Элен Бэрд возникает на горизонте несколькими годами позже, когда я уже выхожу на финишную прямую, готовя заключительный рывок к вожделенной цели — первой докторской степени по сравнительному литературоведению, — и буквально упиваюсь собственной решимостью достигнуть ее во что бы то ни стало. Чуть ли не каждый из предшествующих этой финальной стадии семестров я чувствую себя на грани того, чтобы пустить все насмарку, раз и навсегда отказавшись от задуманного, настолько мне претит необходимость сдавать промежуточные экзамены; я чувствую себя слишком старым для того, чтобы сидеть за партой; мне скучно, мне противно, я все более смешон сам себе… Но сейчас, когда конец моих мучений уже близок, я пою собственным трудовым (учебным) усилиям осанну, я пою ее вслух; стоя под душем по окончании рабочего дня, я торжествующе внушаю себе: «Я это сделал!» или «Я сделал и это!», словно речь идет о покорении Эвереста, а не о подготовке к устным экзаменам.

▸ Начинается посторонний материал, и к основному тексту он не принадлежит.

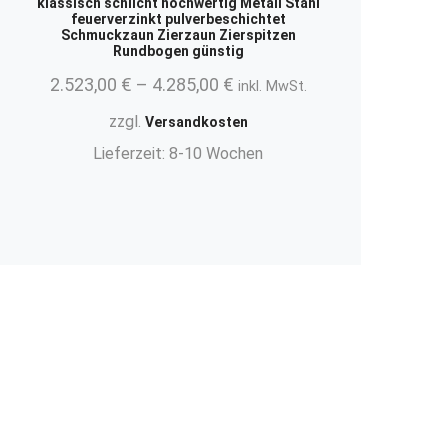
klassisch schlicht hochwertig Metall Stahl
feuerverzinkt pulverbeschichtet
Schmuckzaun Zierzaun Zierspitzen
Rundbogen günstig
2.523,00
€
–
4.285,00
€
inkl. MwSt.
zzgl.
Versandkosten
Lieferzeit:
8-10 Wochen
.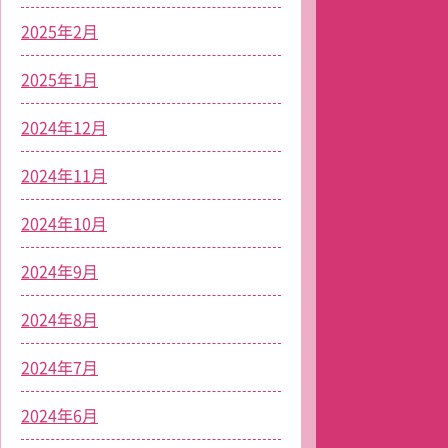
2025年2月
2025年1月
2024年12月
2024年11月
2024年10月
2024年9月
2024年8月
2024年7月
2024年6月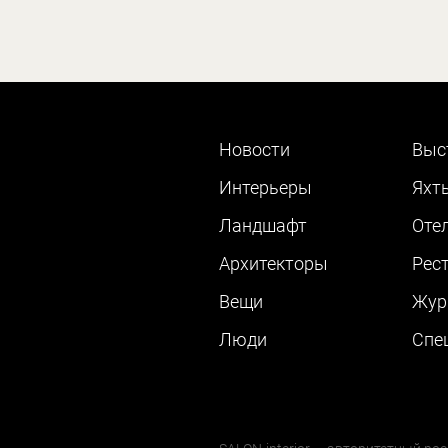
Новости
Выс
Интерьеры
Яхт
Ландшафт
Оте
Архитекторы
Рес
Вещи
Жур
Люди
Cпе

После года с Биргиттой я постепенно прихожу к пониманию того, что, если хочешь добиться долгосрочного положительного эффекта, необходимо подавить в себе человека, способного поддаваться искушениям самого низменного и оглупляющего свойства, искушениям, которые, как я осознал однажды темной ночью в окрестностях Руана, вступают в вопиющее противоречие с моими главными жизненными интересами. Потому что, сколь бы далеко ни успел я зайти с Биргиттой, мне уже тогда было совершенно ясно: это отнюдь не предел; вспомнить хотя бы о том, с каким волнением я не раз воображал ее с другим мужчиной (и с другими мужчинами), воображал, как ей платят за любовь и как она приносит заработанные деньги домой… Так что же, я и впрямь мог бы пойти на это? Мог бы и на самом деле стать ее сутенером? Впрочем, сколь бы незаурядны ни были бы мои способности в этой части, получение систематического образования едва ли способствует их надлежащему развитию… И вот мое сражение близится к победоносному окончанию, я искренне восхищен собственным умением добиваться намеченной — более чем достойной — цели, не теряя при этом головы, и, честно говоря, даже тронут своей невесть откуда взявшейся добродетельностью. Тут-то и появляется Элен и объясняет мне (весьма многословно и с более чем красочными сравнениями и примерами), какой я, вообще-то говоря, лох. Что я впоследствии и доказываю — хотя бы тем, что ухитряюсь на ней жениться.